Prosecutors were expected to cross-examine Taylor later Monday afternoon.

On the witness stand, Taylor recalled her son as a cheerful boy who loved to play with toy cars and trucks and often waved and smiled at strangers. When Harris' defense attorney, Maddox Kilgore, handed her a photograph of Cooper napping in daycare, she broke down in tears.

Seated at the defense table, rarely looking up at his former wife, Harris at times cried during her testimony.

By the summer of 2014, Harris was trying to plan for the three of them to take a family cruise with his brother's family, Taylor said. They also had begun talking with a real estate agent about buying a home in metro Atlanta, where Harris worked as a web developer for Home Depot after they moved from Tuscaloosa, Alabama, in 2012. Taylor said her husband wanted to make sure they lived in a good school district.
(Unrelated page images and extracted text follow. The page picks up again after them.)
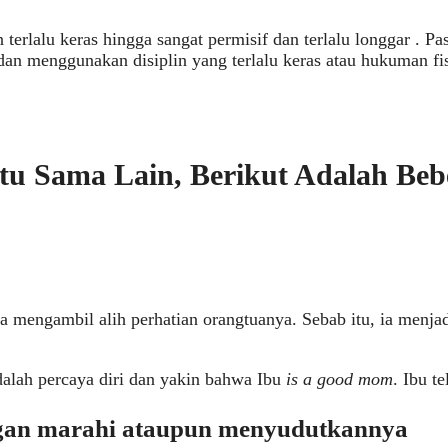
erlalu keras hingga sangat permisif dan terlalu longgar . Pas
, dan menggunakan disiplin yang terlalu keras atau hukuman f
u Sama Lain, Berikut Adalah Beb
mengambil alih perhatian orangtuanya. Sebab itu, ia menjadi 
dalah percaya diri dan yakin bahwa Ibu
is a good mom
. Ibu t
ngan marahi ataupun menyudutkannya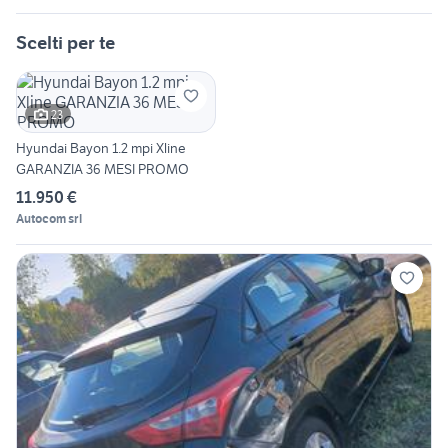
Scelti per te
23
Hyundai Bayon 1.2 mpi Xline
GARANZIA 36 MESI PROMO
11.950 €
Autocom srl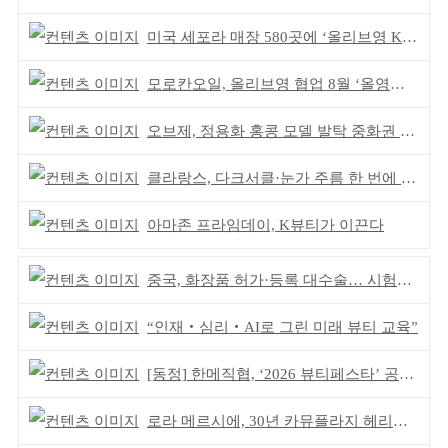
미국 세포라 매장 580곳에 ‘올리브영 K뷰티에딧’ 론칭
모로칸오일, 올리브영 협업 8월 ‘올영픽’ 선정
오브제, 정용화 홍콩 모델 발탁 중화권 공략 강화
클라랑스, 다크서클·눈가 주름 한 번에 더블 케어
아마존 프라임데이, K뷰티가 이끈다
중국, 화장품 허가·등록 대수술… 시험자료 공용 허용
“인재‧심리‧AI로 그린 미래 뷰티 교육”
[동정] 한메직협, ‘2026 뷰티페스타’ 공동 주최
로라 메르시에, 30년 카뮤플라지 헤리티지 담아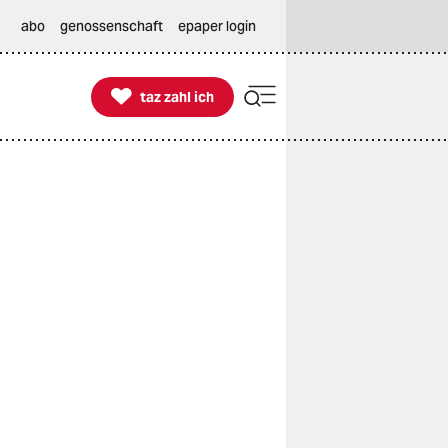
abo
genossenschaft
epaper login

taz zahl ich
taz zahl ich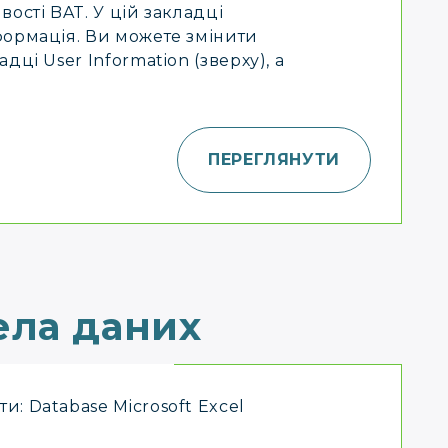
ості BAT. У цій закладці
формація. Ви можете змінити
дці User Information (зверху), а
ПЕРЕГЛЯНУТИ
ла даних
: Database Microsoft Excel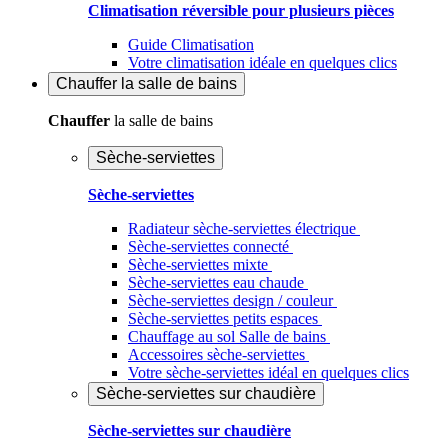
Climatisation réversible pour plusieurs pièces
Guide Climatisation
Votre climatisation idéale en quelques clics
Chauffer
la salle de bains
Chauffer
la salle de bains
Sèche-serviettes
Sèche-serviettes
Radiateur sèche-serviettes électrique
Sèche-serviettes connecté
Sèche-serviettes mixte
Sèche-serviettes eau chaude
Sèche-serviettes design / couleur
Sèche-serviettes petits espaces
Chauffage au sol Salle de bains
Accessoires sèche-serviettes
Votre sèche-serviettes idéal en quelques clics
Sèche-serviettes sur chaudière
Sèche-serviettes sur chaudière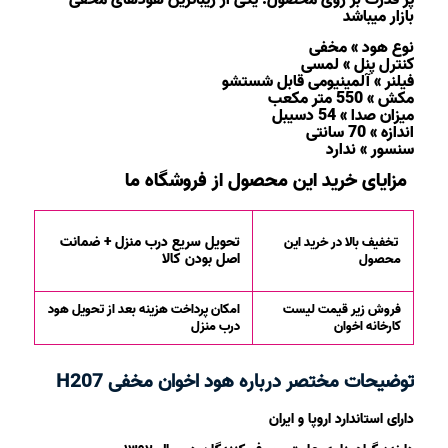
پر قدرت بر روی محصول. یکی از زیباترین هودهای مخفی
بازار میباشد
نوع هود » مخفی
کنترل پنل » لمسی
فیلنر » آلمینیومی قابل شستشو
مکش » 550 متر مکعب
میزان صدا » 54 دسیبل
اندازه » 70 سانتی
سنسور » ندارد
مزایای خرید این محصول از فروشگاه ما
تحویل سریع درب منزل + ضمانت
تخفیف بالا در خرید این
اصل بودن کالا
محصول
فروش زیر قیمت لیست
امکان پرداخت هزینه بعد از تحویل هود
کارخانه اخوان
درب منزل
توضیحات مختصر درباره هود اخوان مخفی H207
دارای استاندارد اروپا و ایران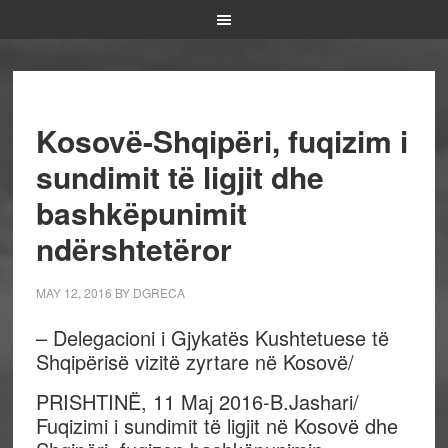
Kosovë-Shqipëri, fuqizim i
sundimit të ligjit dhe
bashkëpunimit
ndërshtetëror
MAY 12, 2016
BY
DGRECA
– Delegacioni i Gjykatës Kushtetuese të
Shqipërisë vizitë zyrtare në Kosovë/
PRISHTINË, 11 Maj 2016-B.Jashari/
Fuqizimi i sundimit të ligjit në Kosovë dhe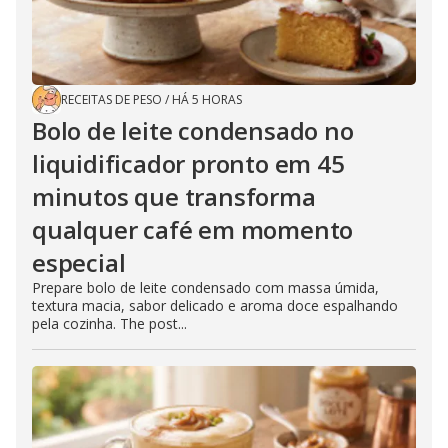
RECEITAS DE PESO
/
HÁ 5 HORAS
Bolo de leite condensado no
liquidificador pronto em 45
minutos que transforma
qualquer café em momento
especial
Prepare bolo de leite condensado com massa úmida,
textura macia, sabor delicado e aroma doce espalhando
pela cozinha. The post...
That all came to halt the day Taylor showed up to pick Cooper up from daycare and learned he was never dropped off that day. Earlier that day, Harris sent her a text message asking: "When you getting my buddy?"
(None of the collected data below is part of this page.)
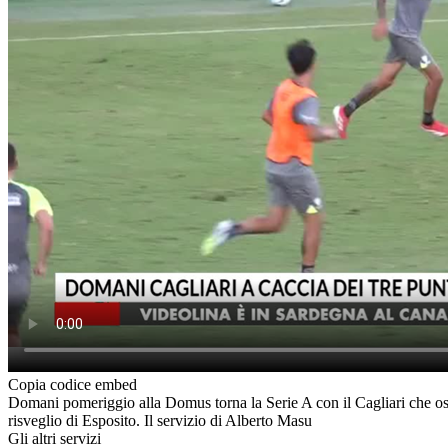
Copia codice embed
Domani pomeriggio alla Domus torna la Serie A con il Cagliari che os
risveglio di Esposito. Il servizio di Alberto Masu
Gli altri servizi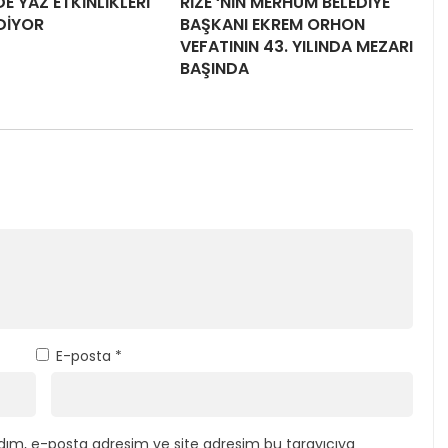
DE YAZ ETKİNLİKLERİ
RİZE ‘NİN MERHUM BELEDİYE
DİYOR
BAŞKANI EKREM ORHON
VEFATININ 43. YILINDA MEZARI
BAŞINDA
E-posta
*
dım, e-posta adresim ve site adresim bu tarayıcıya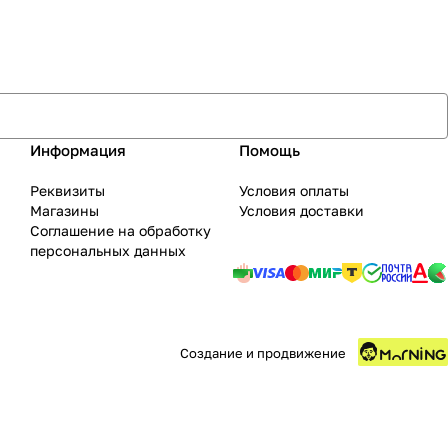
Информация
Помощь
Реквизиты
Условия оплаты
Магазины
Условия доставки
Соглашение на обработку
персональных данных
Создание и продвижение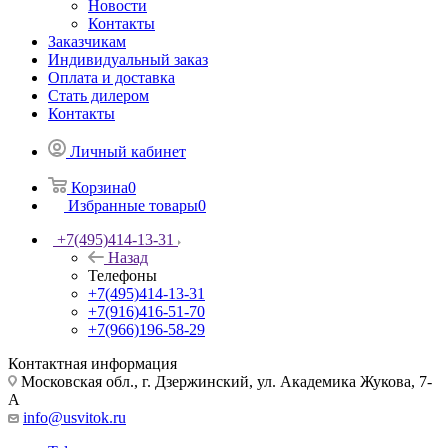
Новости
Контакты
Заказчикам
Индивидуальный заказ
Оплата и доставка
Стать дилером
Контакты
Личный кабинет
Корзина
0
Избранные товары
0
+7(495)414-13-31
Назад
Телефоны
+7(495)414-13-31
+7(916)416-51-70
+7(966)196-58-29
Контактная информация
Московская обл., г. Дзержинский, ул. Академика Жукова, 7-
А
info@usvitok.ru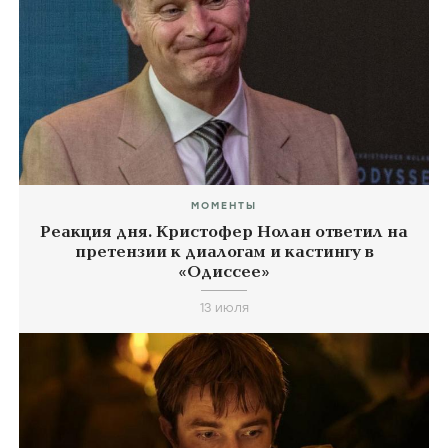
МОМЕНТЫ
Реакция дня. Кристофер Нолан ответил на
претензии к диалогам и кастингу в
«Одиссее»
13 июля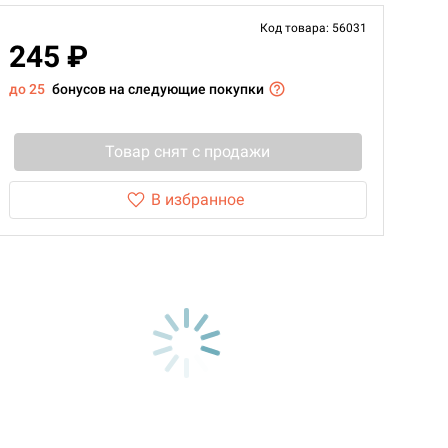
Код товара: 56031
245 ₽
до 25
бонусов на следующие покупки
Товар снят с продажи
В избранное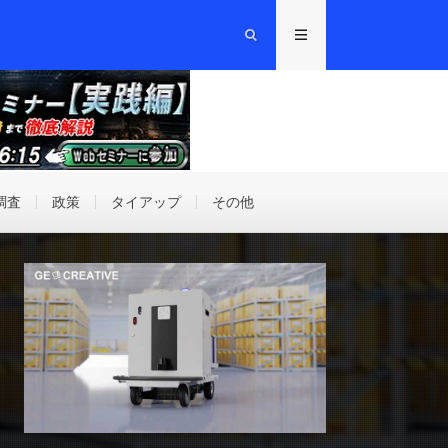
調査
政策
タイアップ
その他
She said she rushed to her husband's nearby office.

"The only thing that made sense to me, based on what I knew that day, was Ross must have left him in the car," Taylor said. "It was the only thing that clicked in my mind as even a remote possibility. If he was never checked in, he must have been forgotten."
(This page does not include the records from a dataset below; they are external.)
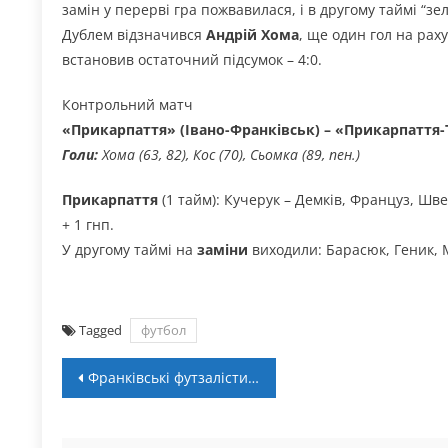
замін у перерві гра пожвавилася, і в другому таймі “з
Дублем відзначився
Андрій Хома
, ще один гол на рах
встановив остаточний підсумок – 4:0.
Контрольний матч
«Прикарпаття» (Івано-Франківськ) – «Прикарпаття-Те
Голи:
Хома (63, 82), Кос (70), Сьомка (89, пен.)
Прикарпаття
(1 тайм): Кучерук – Демків, Француз, Шв
+ 1 гнп.
У другому таймі на
заміни
виходили: Барасюк, Геник, М
Tagged
футбол
Навігація
Франківські футзалісти зіграють у півфіналі Європейських університетських ігор
записів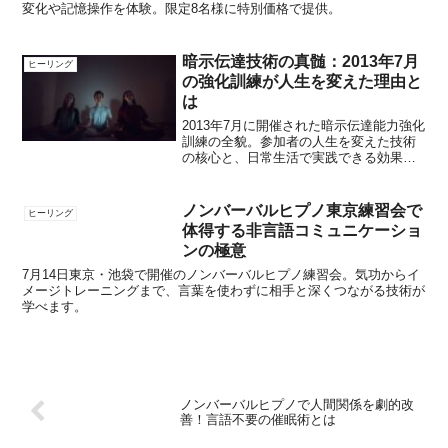
変化や記憶操作を体験。限定8名様に特別価格で提供。
暗示伝達技術の真髄：2013年7月
ヒーリング
の強化訓練が人生を変えた理由と
は
2013年7月に開催された暗示伝達能力強化
訓練の全貌。参加者の人生を変えた技術
の核心と、日常生活で実践できる効果的
なコミュニケーション方法を解説しま
す。
ノンバーバルヒプノ東京練習会で
ヒーリング
体得する非言語コミュニケーショ
ンの極意
7月14日東京・池袋で開催のノンバーバルヒプノ練習会。気功からイ
メージトレーニングまで、言葉を使わずに相手と深くつながる技術が
学べます。
ノンバーバルヒプノで人間関係を劇的改
善！言語不要の催眠術とは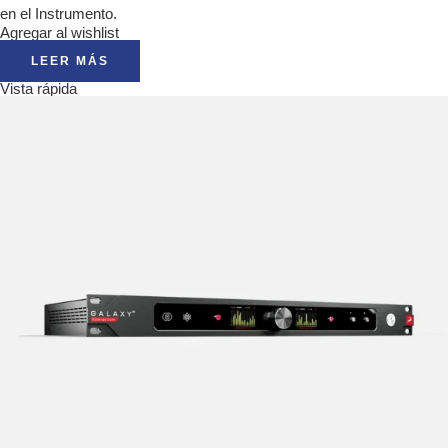
en el Instrumento.
Agregar al wishlist
LEER MÁS
Vista rápida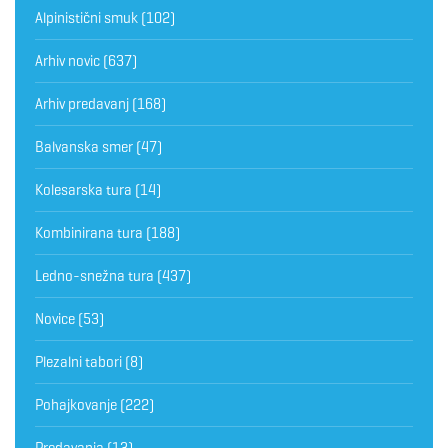
Alpinistični smuk
(102)
Arhiv novic
(637)
Arhiv predavanj
(168)
Balvanska smer
(47)
Kolesarska tura
(14)
Kombinirana tura
(188)
Ledno-snežna tura
(437)
Novice
(53)
Plezalni tabori
(8)
Pohajkovanje
(222)
Predavanja
(13)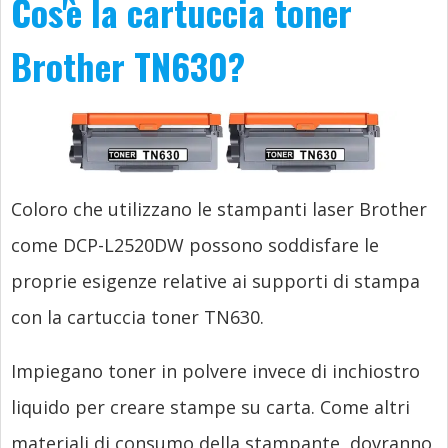
Cos'è la cartuccia toner
Brother TN630?
Coloro che utilizzano le stampanti laser Brother
come DCP-L2520DW possono soddisfare le
proprie esigenze relative ai supporti di stampa
con la cartuccia toner TN630.
Impiegano toner in polvere invece di inchiostro
liquido per creare stampe su carta. Come altri
materiali di consumo della stampante, dovranno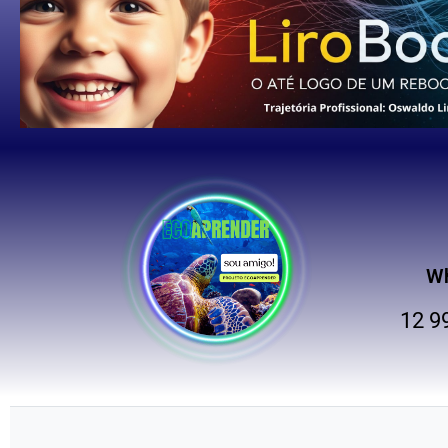
W
12 9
Cobb County police detectives soon arrived and confirmed her fears.

Despite the horrific news, Taylor said, she didn't cry until hours later when she went home, crawled into her dead son's bed and wept. Her husband was being held in jail on charges.

"I did not know you could react the way I reacted," Taylor said. "It was like someone else took over my body for me while I was outside of my mind just trying to make sense of what had happened."